What the task asks :: After reading the data below, copy out every line that contains the word "gmail".

Dataset entries
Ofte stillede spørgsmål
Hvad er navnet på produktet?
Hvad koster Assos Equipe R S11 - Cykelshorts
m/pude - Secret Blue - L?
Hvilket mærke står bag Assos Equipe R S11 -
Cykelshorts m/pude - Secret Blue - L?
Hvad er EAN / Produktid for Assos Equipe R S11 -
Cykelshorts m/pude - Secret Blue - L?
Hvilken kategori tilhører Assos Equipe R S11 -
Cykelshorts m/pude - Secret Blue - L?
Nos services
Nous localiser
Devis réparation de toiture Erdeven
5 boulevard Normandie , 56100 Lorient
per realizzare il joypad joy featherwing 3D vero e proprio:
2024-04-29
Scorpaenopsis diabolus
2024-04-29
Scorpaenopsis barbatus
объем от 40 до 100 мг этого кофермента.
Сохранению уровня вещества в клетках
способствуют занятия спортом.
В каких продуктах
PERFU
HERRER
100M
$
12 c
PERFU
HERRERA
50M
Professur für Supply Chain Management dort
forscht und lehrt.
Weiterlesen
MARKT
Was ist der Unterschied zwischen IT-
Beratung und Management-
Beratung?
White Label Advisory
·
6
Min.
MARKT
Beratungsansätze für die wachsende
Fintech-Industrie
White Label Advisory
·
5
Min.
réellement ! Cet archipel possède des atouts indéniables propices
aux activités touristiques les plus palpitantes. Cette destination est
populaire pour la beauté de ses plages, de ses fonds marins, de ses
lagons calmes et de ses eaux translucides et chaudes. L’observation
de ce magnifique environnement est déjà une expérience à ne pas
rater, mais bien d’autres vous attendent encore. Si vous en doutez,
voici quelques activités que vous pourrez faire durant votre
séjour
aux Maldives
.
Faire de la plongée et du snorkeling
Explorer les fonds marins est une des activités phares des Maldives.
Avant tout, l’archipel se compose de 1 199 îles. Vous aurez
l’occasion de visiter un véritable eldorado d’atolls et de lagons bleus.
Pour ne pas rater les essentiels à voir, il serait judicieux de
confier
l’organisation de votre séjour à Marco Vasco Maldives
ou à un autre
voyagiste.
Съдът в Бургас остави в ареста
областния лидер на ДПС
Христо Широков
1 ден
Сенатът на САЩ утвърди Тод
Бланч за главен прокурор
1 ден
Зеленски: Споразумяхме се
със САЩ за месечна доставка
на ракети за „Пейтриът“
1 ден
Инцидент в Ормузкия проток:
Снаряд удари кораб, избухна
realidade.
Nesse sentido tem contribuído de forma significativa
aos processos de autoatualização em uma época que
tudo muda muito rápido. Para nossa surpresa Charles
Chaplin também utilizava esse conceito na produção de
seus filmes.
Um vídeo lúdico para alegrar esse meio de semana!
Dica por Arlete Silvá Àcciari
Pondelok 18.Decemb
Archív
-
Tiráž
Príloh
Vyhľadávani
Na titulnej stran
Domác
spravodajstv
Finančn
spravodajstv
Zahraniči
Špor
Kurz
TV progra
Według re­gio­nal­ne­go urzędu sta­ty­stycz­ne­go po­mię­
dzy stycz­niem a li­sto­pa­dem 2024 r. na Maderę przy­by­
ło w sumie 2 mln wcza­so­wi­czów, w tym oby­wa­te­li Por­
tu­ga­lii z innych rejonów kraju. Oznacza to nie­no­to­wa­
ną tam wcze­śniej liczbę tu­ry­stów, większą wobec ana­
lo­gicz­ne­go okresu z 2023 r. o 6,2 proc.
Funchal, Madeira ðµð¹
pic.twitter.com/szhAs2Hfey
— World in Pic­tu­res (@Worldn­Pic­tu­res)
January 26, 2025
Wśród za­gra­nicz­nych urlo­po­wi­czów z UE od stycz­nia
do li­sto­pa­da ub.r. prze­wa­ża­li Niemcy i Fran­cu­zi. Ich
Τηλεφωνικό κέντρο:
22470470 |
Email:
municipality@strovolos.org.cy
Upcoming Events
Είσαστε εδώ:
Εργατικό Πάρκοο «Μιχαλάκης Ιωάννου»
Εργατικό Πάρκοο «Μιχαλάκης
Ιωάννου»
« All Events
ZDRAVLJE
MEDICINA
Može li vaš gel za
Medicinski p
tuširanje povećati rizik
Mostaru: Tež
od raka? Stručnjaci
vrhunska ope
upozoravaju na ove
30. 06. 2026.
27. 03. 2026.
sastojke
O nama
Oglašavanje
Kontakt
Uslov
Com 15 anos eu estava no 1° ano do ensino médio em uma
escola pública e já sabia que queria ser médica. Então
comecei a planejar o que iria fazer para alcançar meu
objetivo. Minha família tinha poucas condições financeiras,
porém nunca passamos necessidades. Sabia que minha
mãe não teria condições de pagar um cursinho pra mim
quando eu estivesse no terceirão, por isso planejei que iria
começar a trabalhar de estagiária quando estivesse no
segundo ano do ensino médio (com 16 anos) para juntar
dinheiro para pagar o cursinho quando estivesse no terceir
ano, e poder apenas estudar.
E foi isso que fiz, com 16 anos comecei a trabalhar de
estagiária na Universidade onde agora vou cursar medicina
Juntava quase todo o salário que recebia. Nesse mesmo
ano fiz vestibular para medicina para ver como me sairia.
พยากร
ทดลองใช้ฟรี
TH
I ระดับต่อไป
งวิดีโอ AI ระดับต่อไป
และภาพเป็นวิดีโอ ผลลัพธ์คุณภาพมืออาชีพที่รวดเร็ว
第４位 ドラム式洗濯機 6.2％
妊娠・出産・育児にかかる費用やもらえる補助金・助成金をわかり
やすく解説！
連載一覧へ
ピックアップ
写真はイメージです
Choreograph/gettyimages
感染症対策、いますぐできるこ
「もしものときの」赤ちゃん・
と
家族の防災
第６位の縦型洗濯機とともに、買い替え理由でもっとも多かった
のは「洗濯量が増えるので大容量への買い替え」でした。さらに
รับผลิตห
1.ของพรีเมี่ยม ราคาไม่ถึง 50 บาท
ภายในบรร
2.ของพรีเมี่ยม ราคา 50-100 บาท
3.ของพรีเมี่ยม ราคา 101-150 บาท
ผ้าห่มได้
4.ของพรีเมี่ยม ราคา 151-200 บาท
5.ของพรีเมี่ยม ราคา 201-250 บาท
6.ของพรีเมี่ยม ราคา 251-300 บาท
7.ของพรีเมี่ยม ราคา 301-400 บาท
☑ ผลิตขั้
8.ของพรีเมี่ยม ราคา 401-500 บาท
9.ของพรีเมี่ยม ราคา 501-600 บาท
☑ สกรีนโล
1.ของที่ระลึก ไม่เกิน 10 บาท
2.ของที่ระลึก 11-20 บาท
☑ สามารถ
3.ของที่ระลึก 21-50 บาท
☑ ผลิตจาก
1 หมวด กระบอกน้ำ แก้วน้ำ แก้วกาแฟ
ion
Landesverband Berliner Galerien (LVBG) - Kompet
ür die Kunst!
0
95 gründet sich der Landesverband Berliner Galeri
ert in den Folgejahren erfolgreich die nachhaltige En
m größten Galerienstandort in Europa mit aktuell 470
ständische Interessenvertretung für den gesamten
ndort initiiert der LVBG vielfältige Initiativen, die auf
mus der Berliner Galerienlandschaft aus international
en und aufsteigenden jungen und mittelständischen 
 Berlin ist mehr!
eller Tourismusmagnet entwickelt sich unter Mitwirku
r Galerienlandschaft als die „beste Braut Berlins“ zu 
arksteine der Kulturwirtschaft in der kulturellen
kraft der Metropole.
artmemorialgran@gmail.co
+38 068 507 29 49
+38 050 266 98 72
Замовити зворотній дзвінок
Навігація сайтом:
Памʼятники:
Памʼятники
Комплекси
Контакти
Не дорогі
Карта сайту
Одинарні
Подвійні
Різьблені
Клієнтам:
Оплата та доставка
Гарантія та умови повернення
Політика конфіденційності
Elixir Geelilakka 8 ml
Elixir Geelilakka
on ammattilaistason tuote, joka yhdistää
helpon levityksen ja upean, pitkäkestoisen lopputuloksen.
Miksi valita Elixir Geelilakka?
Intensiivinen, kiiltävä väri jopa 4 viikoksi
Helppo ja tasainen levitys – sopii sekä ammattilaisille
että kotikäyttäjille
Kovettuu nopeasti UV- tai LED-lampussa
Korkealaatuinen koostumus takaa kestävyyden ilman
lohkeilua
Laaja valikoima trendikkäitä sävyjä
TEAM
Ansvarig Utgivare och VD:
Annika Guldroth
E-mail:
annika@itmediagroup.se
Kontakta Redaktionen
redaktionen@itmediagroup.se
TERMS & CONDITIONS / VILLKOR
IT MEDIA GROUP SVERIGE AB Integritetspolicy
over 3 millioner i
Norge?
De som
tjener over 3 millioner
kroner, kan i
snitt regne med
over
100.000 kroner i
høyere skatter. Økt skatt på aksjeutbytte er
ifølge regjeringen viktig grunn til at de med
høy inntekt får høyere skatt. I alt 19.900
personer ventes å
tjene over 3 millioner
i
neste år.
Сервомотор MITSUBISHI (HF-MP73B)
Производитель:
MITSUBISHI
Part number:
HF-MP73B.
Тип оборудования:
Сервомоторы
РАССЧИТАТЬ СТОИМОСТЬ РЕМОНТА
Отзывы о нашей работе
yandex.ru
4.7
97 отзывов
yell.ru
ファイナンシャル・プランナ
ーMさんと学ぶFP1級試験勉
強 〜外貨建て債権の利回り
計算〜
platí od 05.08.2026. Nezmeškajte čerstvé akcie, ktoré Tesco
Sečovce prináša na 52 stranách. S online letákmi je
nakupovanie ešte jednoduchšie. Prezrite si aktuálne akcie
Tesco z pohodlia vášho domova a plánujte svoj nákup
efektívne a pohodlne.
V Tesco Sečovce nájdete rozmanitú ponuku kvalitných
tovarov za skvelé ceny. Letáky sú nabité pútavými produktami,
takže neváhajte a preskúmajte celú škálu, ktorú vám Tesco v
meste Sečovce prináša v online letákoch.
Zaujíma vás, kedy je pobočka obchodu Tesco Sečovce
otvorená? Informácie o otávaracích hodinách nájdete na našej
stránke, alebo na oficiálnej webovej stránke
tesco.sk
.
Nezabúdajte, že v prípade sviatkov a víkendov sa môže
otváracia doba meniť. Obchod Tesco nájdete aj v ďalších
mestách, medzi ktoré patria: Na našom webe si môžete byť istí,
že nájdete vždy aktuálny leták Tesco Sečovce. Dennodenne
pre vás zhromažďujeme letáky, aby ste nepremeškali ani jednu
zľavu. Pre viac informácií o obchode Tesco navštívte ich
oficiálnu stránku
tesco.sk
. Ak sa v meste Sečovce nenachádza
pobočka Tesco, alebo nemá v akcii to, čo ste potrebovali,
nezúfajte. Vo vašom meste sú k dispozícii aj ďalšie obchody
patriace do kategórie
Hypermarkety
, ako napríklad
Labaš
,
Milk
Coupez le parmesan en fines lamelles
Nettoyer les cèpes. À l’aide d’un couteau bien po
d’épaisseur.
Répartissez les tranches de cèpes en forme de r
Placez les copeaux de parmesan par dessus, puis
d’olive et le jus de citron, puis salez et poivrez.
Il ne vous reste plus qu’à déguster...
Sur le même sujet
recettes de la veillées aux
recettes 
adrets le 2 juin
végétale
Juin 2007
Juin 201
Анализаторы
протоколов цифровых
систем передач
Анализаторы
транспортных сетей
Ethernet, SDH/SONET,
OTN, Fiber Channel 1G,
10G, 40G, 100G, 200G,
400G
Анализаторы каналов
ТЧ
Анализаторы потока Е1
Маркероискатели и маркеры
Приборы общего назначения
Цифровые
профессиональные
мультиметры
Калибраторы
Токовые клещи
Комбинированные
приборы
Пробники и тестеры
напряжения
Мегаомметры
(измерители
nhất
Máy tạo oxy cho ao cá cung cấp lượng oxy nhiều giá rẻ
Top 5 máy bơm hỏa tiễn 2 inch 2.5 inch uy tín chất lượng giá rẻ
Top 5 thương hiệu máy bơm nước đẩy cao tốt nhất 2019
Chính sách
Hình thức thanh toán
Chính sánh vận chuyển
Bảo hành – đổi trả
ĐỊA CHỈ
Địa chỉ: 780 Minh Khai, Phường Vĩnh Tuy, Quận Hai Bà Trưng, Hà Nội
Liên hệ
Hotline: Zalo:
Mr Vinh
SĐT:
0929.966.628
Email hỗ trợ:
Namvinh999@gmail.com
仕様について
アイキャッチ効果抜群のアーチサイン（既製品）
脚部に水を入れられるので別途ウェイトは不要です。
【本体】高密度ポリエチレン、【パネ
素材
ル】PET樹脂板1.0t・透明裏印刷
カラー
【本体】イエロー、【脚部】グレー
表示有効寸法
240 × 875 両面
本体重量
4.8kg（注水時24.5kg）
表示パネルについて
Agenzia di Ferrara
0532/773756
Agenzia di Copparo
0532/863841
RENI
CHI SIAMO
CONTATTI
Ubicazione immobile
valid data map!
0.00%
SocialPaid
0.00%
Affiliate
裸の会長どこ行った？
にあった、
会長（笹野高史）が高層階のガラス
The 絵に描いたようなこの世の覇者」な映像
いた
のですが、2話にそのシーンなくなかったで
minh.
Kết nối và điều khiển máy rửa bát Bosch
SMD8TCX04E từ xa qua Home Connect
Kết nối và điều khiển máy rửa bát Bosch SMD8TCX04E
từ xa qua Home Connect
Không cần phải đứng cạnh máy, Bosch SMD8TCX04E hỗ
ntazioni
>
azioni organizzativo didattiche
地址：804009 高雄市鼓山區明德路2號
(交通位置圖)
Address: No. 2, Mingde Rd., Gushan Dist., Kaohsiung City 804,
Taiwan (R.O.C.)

Worked solution ::
artmemorialgran@gmail.co
Namvinh999@gmail.com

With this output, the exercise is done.